It is often said that a dog is a man's best friend. Often this is true; they are loyal, protective and affectionate. Why, then, do they sometimes lash out and bite? There is no simple answer to this question. Different dogs bite for different reasons, and it may be true that some breeds are simply more hostile than others.
There are a few causes that you can attribute canine aggression to.
Stress and overstimulation
Just like people, dogs can get stressed out or overstimulated and act uncharacteristically as a result. According to the Animal Humane Society, this can take the form of growling, barking, snarling—and yes—biting. It is the dog's owner's responsibility to monitor his or her dog's mood and ensure the situation does not get to this point. Failure to do so makes the dog's aggression the owner's liability.

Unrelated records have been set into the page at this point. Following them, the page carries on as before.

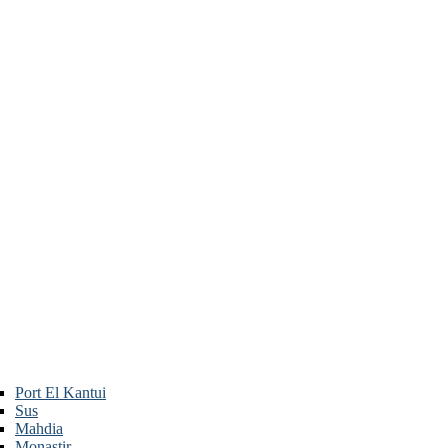
Port El Kantui
Sus
Mahdia
Monastir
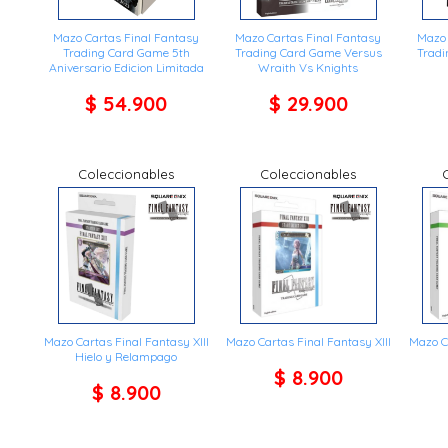
Mazo Cartas Final Fantasy
Mazo Cartas Final Fantasy
Mazo 
Trading Card Game 5th
Trading Card Game Versus
Tradi
Aniversario Edicion Limitada
Wraith Vs Knights
$ 54.900
$ 29.900
Coleccionables
Coleccionables
Mazo Cartas Final Fantasy XIII
Mazo Cartas Final Fantasy XIII
Mazo C
Hielo y Relampago
$ 8.900
$ 8.900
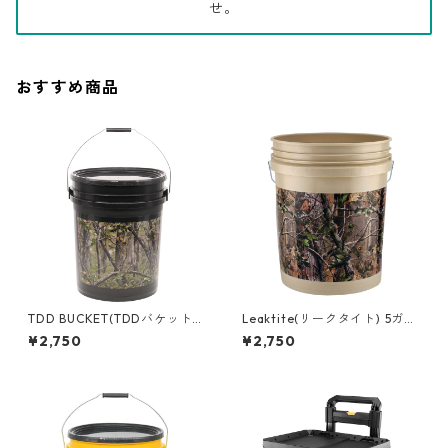
せ。
おすすめ商品
TDD BUCKET(TDDバケット)
Leaktite(リークタイト) 5ガロ
5ガロンバケツ [ツリーカモ] フ
ンバケツ [Real Tree] 05GLA
¥2,750
¥2,750
タ付き 05GLTDD-SWT
PG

Physical distress or illness
Dogs that seemingly attack unprovoked and uncharacteristically may be trying to tell owners something. You might get grouchy when you are not feeling well, and dogs often do the same. Aggression can be indicative of physical pain or illness and may necessitate a visit to the veterinarian.
Sometimes, dogs act out in reaction to provocation. Dogs are generally perceptive of tone and body language, so when people present themselves with hostility, a dog may respond accordingly. If a person goes so far as to provoke a dog verbally or physically through yelling or violence, it is even more likely that a dog will bite. Though such situations are complex, owners should always leash and restrain their dogs.
Regardless of the cause, if a dog has bitten you, you should seek out medical care as soon as possible. A bite left untreated can become infected and cause serious health complications.